Google has many, many uses. From creating shared documents and presentations to basic email, it seems like Google does it all! For teachers, and homeschooling families, Google Forms can be a huge time saver.
First you need to create a Google account. This is super easy. You need to pick a username and input some personal information.
You can do this in an instant, or almost.
Next, figure out if your students (high school aged or older) have personal Google accounts. If yes, you can share things directly to their account. Some schools, including mine, provide all students, faculty, and staff with Google hosted accounts. Every time a student logs into the internet, they will be able to access Drive, and through Drive, Forms. They can also receive direct sharing of documents and other Google hosted projects.
If your students don’t have Google accounts, no worries! You can share via a link or through social media.
Forms are pretty easy to customize while still maintaining some universal features. You can change the theme for the live forms, and you can change the answer mode and make some (or all) questions required.
The creator writes the questions and answers. Questions can be basic multiple choice or more complex open ended essay responses. You can change the route of the test based on how a student answers. Once you have the questions all set up, simply share the form to everyone involved.
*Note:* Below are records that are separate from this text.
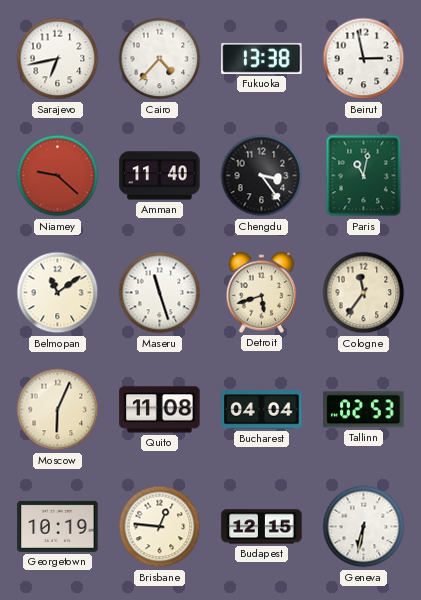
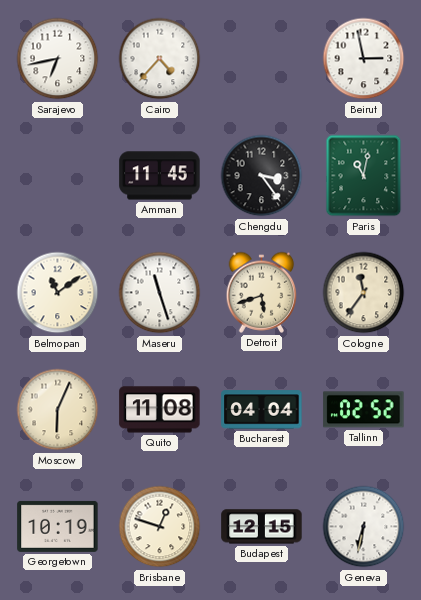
Fukuoka: 13:38 -> none
Niamey: 9:22 -> none
Amman: 11:40 -> 11:45
Tallinn: 02:53 -> 02:52
Brisbane: 12:46 -> 12:48
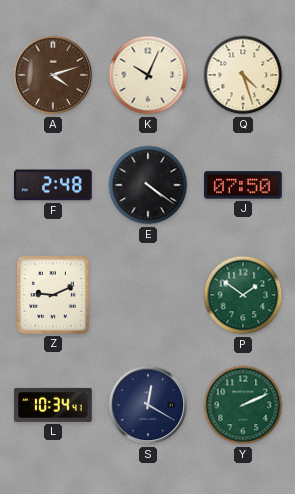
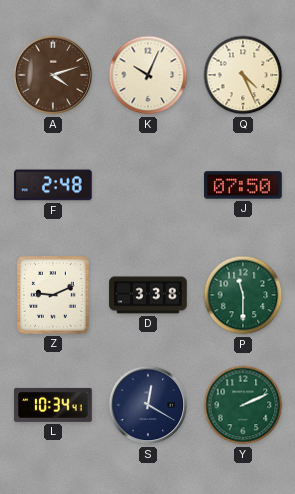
Q: 4:27 -> 4:26
E: 4:21 -> none
D: none -> 3:38
P: 1:51 -> 11:30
Boom! Just like that you have yourself a test.
So, you’ve made yourself a test. Now what?
Ideally, your students will submit their completed tests via Google. Automatically, Google collects all results and puts it into a pretty spreadsheet for you. It’s beautiful, seriously. All of your students’ answers to your assessment questions are in one place. No more flipping through dozens of tests to see how many people answered on particular question. Nope! Now you can visually see how everyone answered question 5.
Want to make it better? Use the Chrome browser and get yourself Flubaroo. This add-on allows the teacher to create an answer key for any and all Google Forms tests. Then the program grades your assessments for you.
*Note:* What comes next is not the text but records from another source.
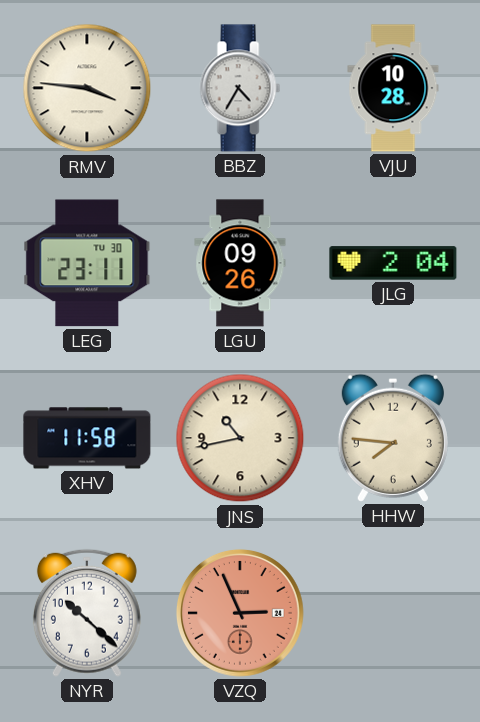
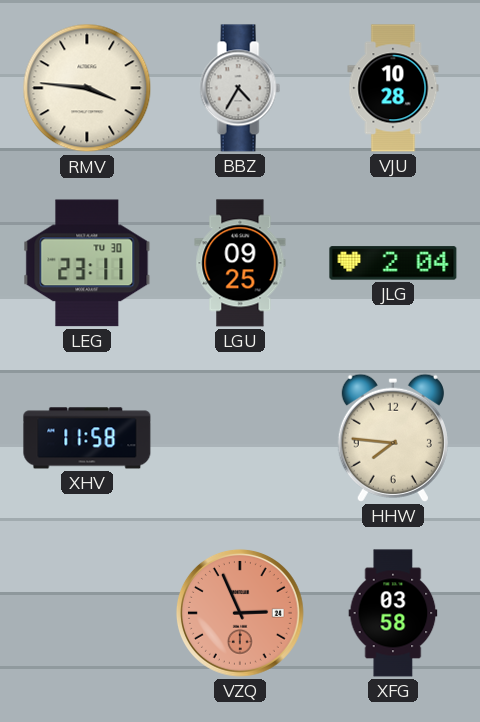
LGU: 09:26 -> 09:25
JNS: 10:43 -> none
NYR: 10:22 -> none
XFG: none -> 03:58
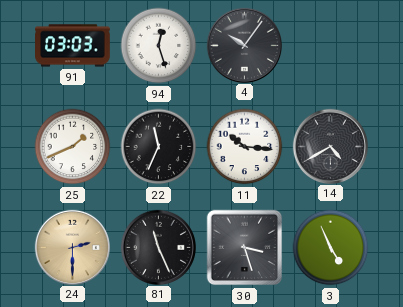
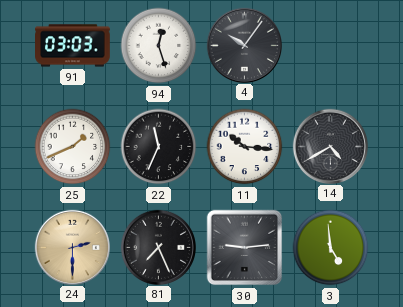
81: 11:26 -> 7:26
30: 3:27 -> 9:14
3: 4:56 -> 4:59
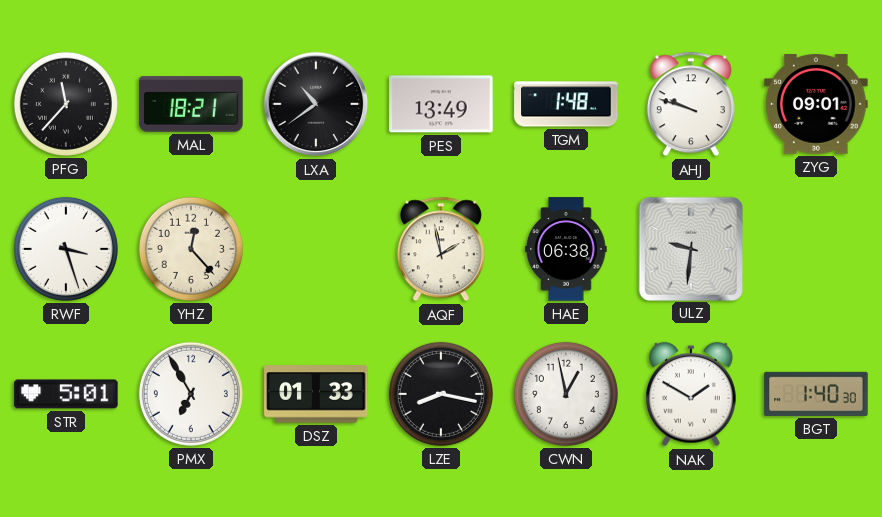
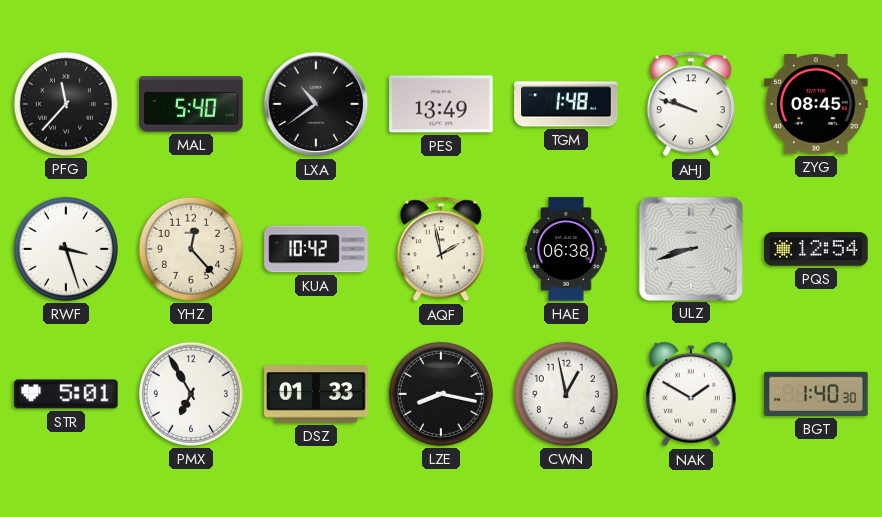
MAL: 18:21 -> 5:40
ZYG: 09:01 -> 08:45
KUA: none -> 10:42
ULZ: 9:31 -> 8:42
PQS: none -> 12:54
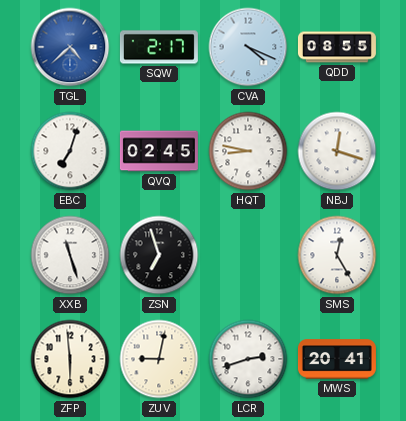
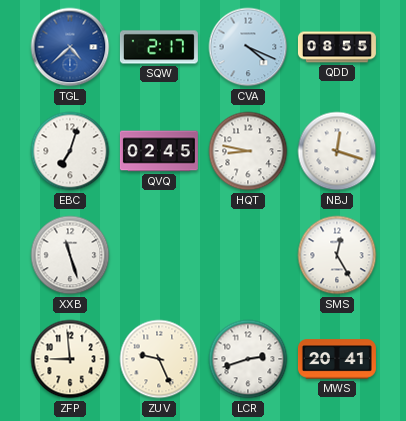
ZSN: 6:57 -> none
ZFP: 5:59 -> 8:59
ZUV: 9:02 -> 9:26
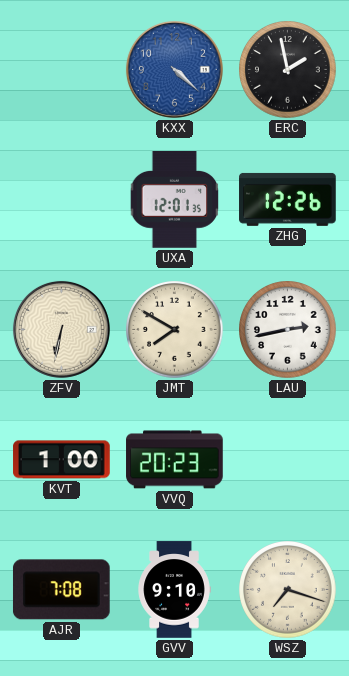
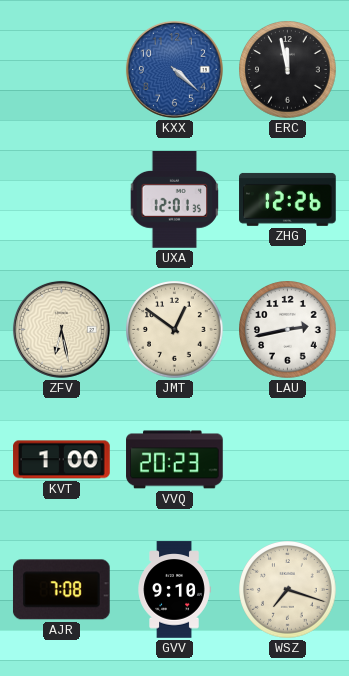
ERC: 1:58 -> 11:58
ZFV: 6:32 -> 6:28
JMT: 7:50 -> 12:51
Take a minute. Let that sink in.
Yes, now instead of painstakingly grading, graphing, charting, and analyzing your kids’ assessments, you will be gifted with a lovely spreadsheet with percentage grades already done for you. A spreadsheet that you can save and collect and use to track student growth over time. And it is for free!
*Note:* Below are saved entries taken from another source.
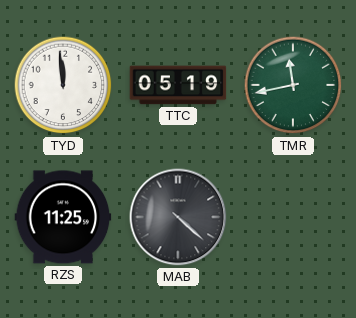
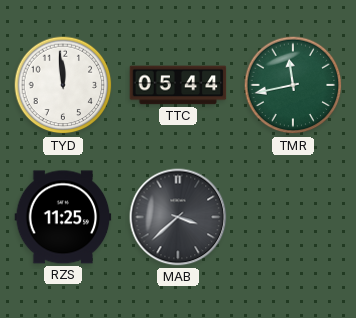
TTC: 05:19 -> 05:44
MAB: 4:22 -> 3:38
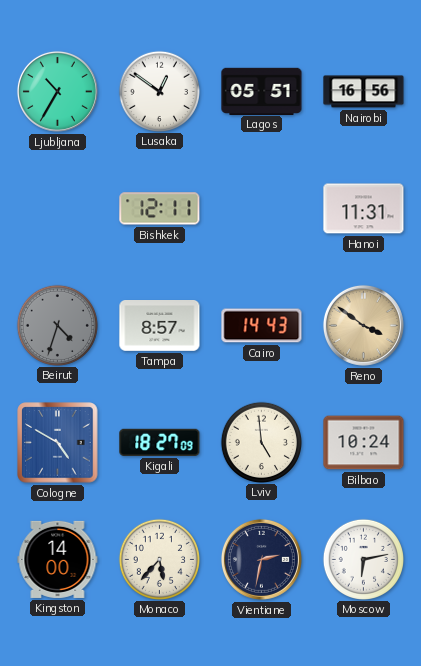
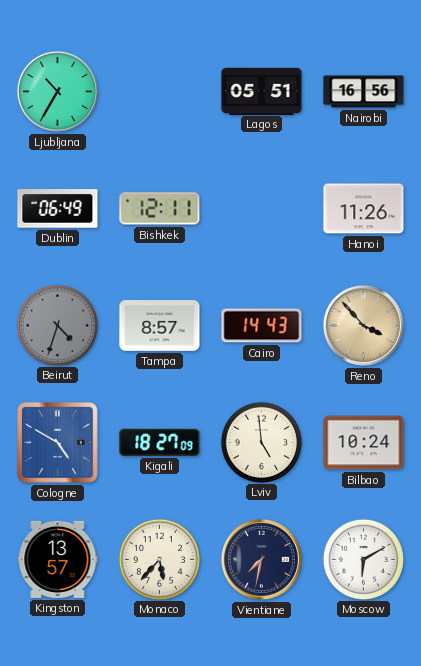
Lusaka: 12:51 -> none
Dublin: none -> 06:49
Hanoi: 11:31 -> 11:26
Reno: 3:51 -> 3:53
Kingston: 14:00 -> 13:57
Vientiane: 2:32 -> 7:32
Moscow: 6:13 -> 6:10
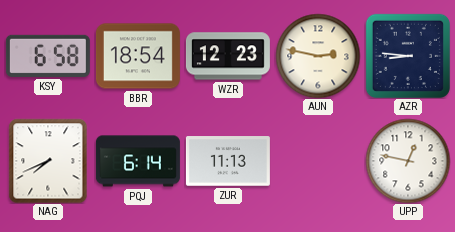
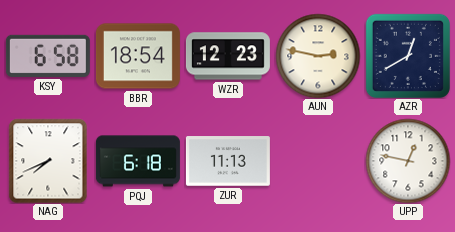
AZR: 8:46 -> 12:40
PQJ: 6:14 -> 6:18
Forms is not just for tests, either. You can use this awesome resource in a multitude of ways.
I’ve used it to collect parent contact info at the beginning of the year. You can also create surveys through this or get reaction to a policy change or recent professional development session. Collect RSVPs to a party or event through Forms, and take the guess work out of who is bringing what. If you have data collection needs, Forms is the tool you want to use.
How do you collect and track data in your classroom or home school?